The lead opinion (from Gableman, Roggensack, and Ziegler) offers a lengthy description of the case (¶¶5-35), which boils down to this: Riley worked at a law firm where a lawyer named Polk was also working. Polk wasn’t supposed to be doing legal work because his license was administratively suspended. Polk petitioned to reinstate his license, and Riley was directed by a partner at the firm to represent Polk at the OLR hearing on Polk’s petition. At the hearing Riley asked Polk about his employment since being suspended in order to show Polk hadn’t been making much money and therefore had been unable to pay various outstanding civil judgments, an issue relevant to the reinstatement decision. Polk’s answers didn’t mention his work for the law firm, and Riley didn’t seek to elicit from Polk that he worked at the firm.

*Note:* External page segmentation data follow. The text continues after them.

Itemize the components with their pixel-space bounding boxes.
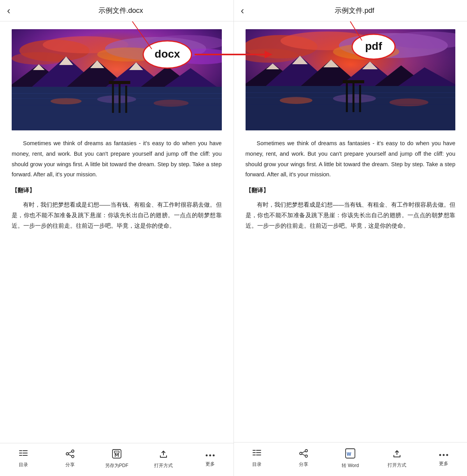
pdf-toolbar-toc[interactable]: 目录 (245, 449, 269, 468)
docx-content: Sometimes we think of dreams as fantasie… (0, 21, 234, 443)
svg-point-6 (97, 47, 160, 61)
pdf-share-icon (299, 449, 308, 459)
svg-rect-26 (112, 82, 114, 113)
svg-point-21 (97, 95, 136, 103)
pdf-content: Sometimes we think of dreams as fantasie… (234, 21, 467, 442)
docx-toolbar-openway-label: 打开方式 (154, 462, 173, 469)
svg-line-40 (68, 455, 72, 456)
svg-rect-46 (114, 451, 119, 453)
docx-toolbar-more-label: 更多 (205, 461, 215, 467)
docx-title: 示例文件.docx (15, 6, 226, 15)
docx-toolbar-savepdf[interactable]: 另存为PDF (105, 449, 128, 469)
pdf-toolbar-word[interactable]: W 转 Word (339, 448, 362, 469)
svg-point-93 (443, 454, 445, 456)
pdf-more-icon (439, 450, 449, 458)
docx-paragraph2: 有时，我们把梦想看成是幻想——当有钱、有租金、有工作时很容易去做。但是，你也不能… (12, 200, 222, 231)
pdf-section-title: 【翻译】 (246, 185, 456, 196)
pdf-list-icon (252, 449, 262, 459)
svg-rect-28 (125, 86, 127, 113)
pdf-toolbar-word-label: 转 Word (342, 462, 359, 469)
svg-point-87 (300, 452, 302, 455)
svg-point-71 (389, 98, 428, 106)
docx-panel: ‹ 示例文件.docx (0, 0, 234, 476)
pdf-title: 示例文件.pdf (249, 6, 460, 15)
svg-point-49 (212, 455, 214, 457)
svg-point-47 (205, 455, 207, 457)
pdf-panel: ‹ 示例文件.pdf (234, 0, 467, 476)
svg-point-86 (305, 455, 307, 457)
svg-rect-78 (342, 80, 364, 83)
pdf-toolbar-openway-label: 打开方式 (388, 462, 406, 469)
pdf-toolbar-more[interactable]: 更多 (432, 450, 455, 467)
svg-rect-76 (352, 83, 354, 112)
docx-toolbar-openway[interactable]: 打开方式 (152, 449, 175, 469)
docx-image (12, 29, 222, 130)
svg-text:W: W (347, 451, 351, 457)
svg-line-89 (302, 454, 305, 456)
pdf-toolbar-openway[interactable]: 打开方式 (385, 448, 409, 469)
docx-toolbar-toc[interactable]: 目录 (12, 450, 35, 468)
svg-line-39 (68, 452, 72, 453)
pdf-header: ‹ 示例文件.pdf (234, 0, 467, 21)
svg-point-7 (12, 52, 66, 65)
svg-rect-27 (119, 84, 121, 113)
more-icon (205, 450, 215, 459)
share-icon (65, 450, 75, 460)
docx-toolbar: 目录 分享 (0, 443, 234, 476)
pdf-paragraph2: 有时，我们把梦想看成是幻想——当有钱、有租金、有工作时很容易去做。但是，你也不能… (246, 200, 456, 231)
list-icon (19, 450, 28, 460)
pdf-image (246, 29, 456, 130)
docx-paragraph1: Sometimes we think of dreams as fantasie… (12, 138, 222, 180)
svg-point-36 (72, 450, 74, 452)
docx-toolbar-share-label: 分享 (65, 462, 75, 468)
docx-toolbar-share[interactable]: 分享 (58, 450, 82, 468)
svg-point-56 (333, 44, 399, 60)
pdf-toolbar-toc-label: 目录 (252, 461, 262, 468)
pdf-text-body: Sometimes we think of dreams as fantasie… (246, 138, 456, 231)
svg-point-69 (279, 97, 312, 104)
svg-point-48 (209, 455, 211, 457)
svg-point-92 (439, 454, 441, 456)
svg-point-37 (72, 455, 74, 458)
svg-rect-77 (359, 85, 361, 112)
pdf-paragraph1: Sometimes we think of dreams as fantasie… (246, 138, 456, 180)
pdf-back-button[interactable]: ‹ (241, 5, 244, 16)
docx-section-title: 【翻译】 (12, 185, 222, 196)
svg-line-88 (302, 451, 305, 453)
svg-rect-29 (109, 81, 130, 84)
svg-point-94 (446, 454, 448, 456)
pdf-toolbar-share[interactable]: 分享 (292, 449, 315, 468)
svg-rect-75 (346, 81, 348, 112)
docx-back-button[interactable]: ‹ (7, 5, 11, 16)
docx-toolbar-savepdf-label: 另存为PDF (105, 462, 128, 469)
pdf-toolbar: 目录 分享 (234, 442, 467, 476)
docx-toolbar-more[interactable]: 更多 (198, 450, 222, 467)
pdf-open-icon (392, 448, 402, 460)
open-icon (159, 449, 168, 460)
svg-point-85 (305, 450, 307, 452)
docx-header: ‹ 示例文件.docx (0, 0, 234, 21)
pdf-toolbar-more-label: 更多 (439, 460, 448, 467)
svg-point-22 (154, 100, 189, 107)
pdf-toolbar-share-label: 分享 (299, 461, 308, 468)
svg-point-20 (51, 98, 82, 104)
word-icon: W (345, 448, 356, 460)
svg-point-38 (66, 453, 68, 455)
docx-text-body: Sometimes we think of dreams as fantasie… (12, 138, 222, 231)
docx-toolbar-toc-label: 目录 (19, 462, 28, 468)
save-pdf-icon (112, 449, 122, 460)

OLR learned later about Polk’s employment at the firm and moved to discipline Riley for (1) offering false material evidence and then not correcting the evidence, in violation of former SCR 20:3.3(a)(4) [set out at ¶¶23 n.7 and 137]; (2) assisting a witness to testify falsely, in violation of SCR 20:3.4(b); and (3) engaging in conduct involving dishonesty, fraud, deceit, or misrepresentation, in violation of SCR 20:8.4(c). Riley insisted he didn’t know Polk was doing legal work at the firm, and thought he was engaged in non-legal work, but Polk testified he told Riley he was concerned about not disclosing his employment with the firm. The referee believed Polk, not Riley.

The lead opinion adopts the referee’s conclusions as to the first and third allegations:

¶86     …[W]e conclude that Attorney Riley “offered” false testimony to the reinstatement referee under former SCR 20:3.3(a)(4) when his client gave false and misleading answers to a question that he posed and to questions posed by opposing counsel. We further conclude, based on the referee’s factual findings, that Attorney Riley knew this testimony was false at the time it was given. Attorney Polk’s false testimony was material to the reinstatement proceeding in which it was given because it related to his claimed inability to pay the outstanding civil judgments against him, which was one of the topics expressly identified in our order referring the reinstatement matter to the referee. Because Attorney Riley did not take any reasonable measures to remediate the false testimony given by Attorney Polk and therefore offered by Attorney Riley, he violated former SCR 20:3.3(a)(4). Given his failure to take remedial measures and his continuing to argue in the reinstatement proceeding that the jobs Attorney Polk had held during his administrative suspension did not provide enough income for him to have made payments toward the outstanding civil judgments, Attorney Riley also violated SCR 20:8.4(c).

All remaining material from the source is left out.